● **ASSIGNMENT**: Copy each line from the data that has the word "nyomokban" in it.
_ _ _ _ _
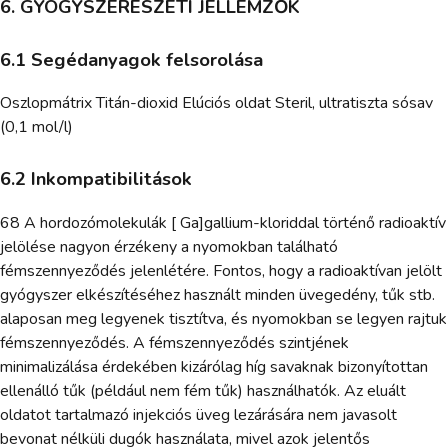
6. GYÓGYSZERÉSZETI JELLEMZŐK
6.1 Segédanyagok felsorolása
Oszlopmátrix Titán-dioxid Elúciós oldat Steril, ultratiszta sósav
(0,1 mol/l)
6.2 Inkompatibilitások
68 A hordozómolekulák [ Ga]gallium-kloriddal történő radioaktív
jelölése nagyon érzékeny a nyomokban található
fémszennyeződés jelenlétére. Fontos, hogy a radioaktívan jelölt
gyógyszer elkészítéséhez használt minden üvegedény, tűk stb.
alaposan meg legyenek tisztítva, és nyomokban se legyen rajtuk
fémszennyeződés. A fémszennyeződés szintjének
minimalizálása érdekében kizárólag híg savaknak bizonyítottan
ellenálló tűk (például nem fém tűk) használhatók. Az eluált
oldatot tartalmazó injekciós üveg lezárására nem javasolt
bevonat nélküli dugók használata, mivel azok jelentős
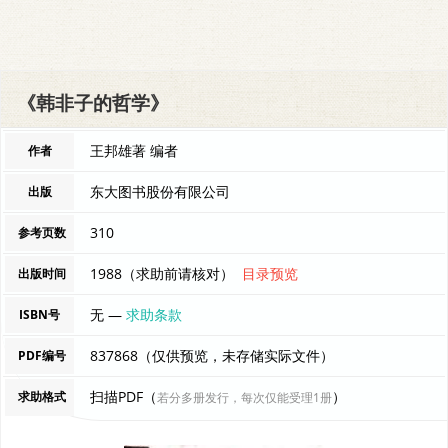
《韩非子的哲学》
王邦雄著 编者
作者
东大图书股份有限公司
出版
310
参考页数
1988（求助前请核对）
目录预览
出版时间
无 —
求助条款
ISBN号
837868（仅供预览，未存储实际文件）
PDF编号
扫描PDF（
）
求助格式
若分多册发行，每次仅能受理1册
_ _ _ _ _
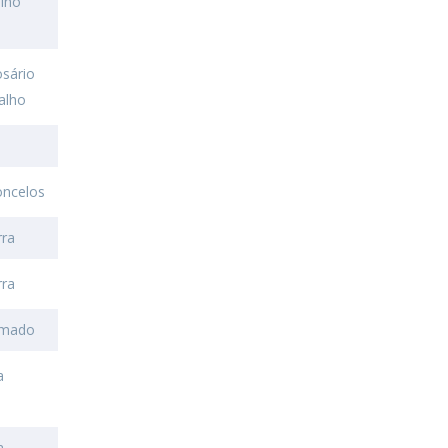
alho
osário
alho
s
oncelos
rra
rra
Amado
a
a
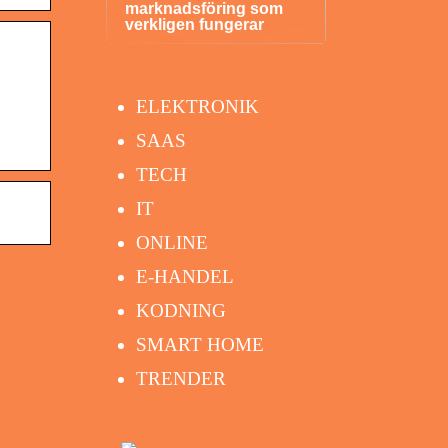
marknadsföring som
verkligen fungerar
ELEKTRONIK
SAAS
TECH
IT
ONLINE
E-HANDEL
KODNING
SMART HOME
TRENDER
_ _ _ _ _
● **RESULT FOR THIS EXERCISE**:
jelölése nagyon érzékeny a nyomokban található
alaposan meg legyenek tisztítva, és nyomokban se legyen rajtuk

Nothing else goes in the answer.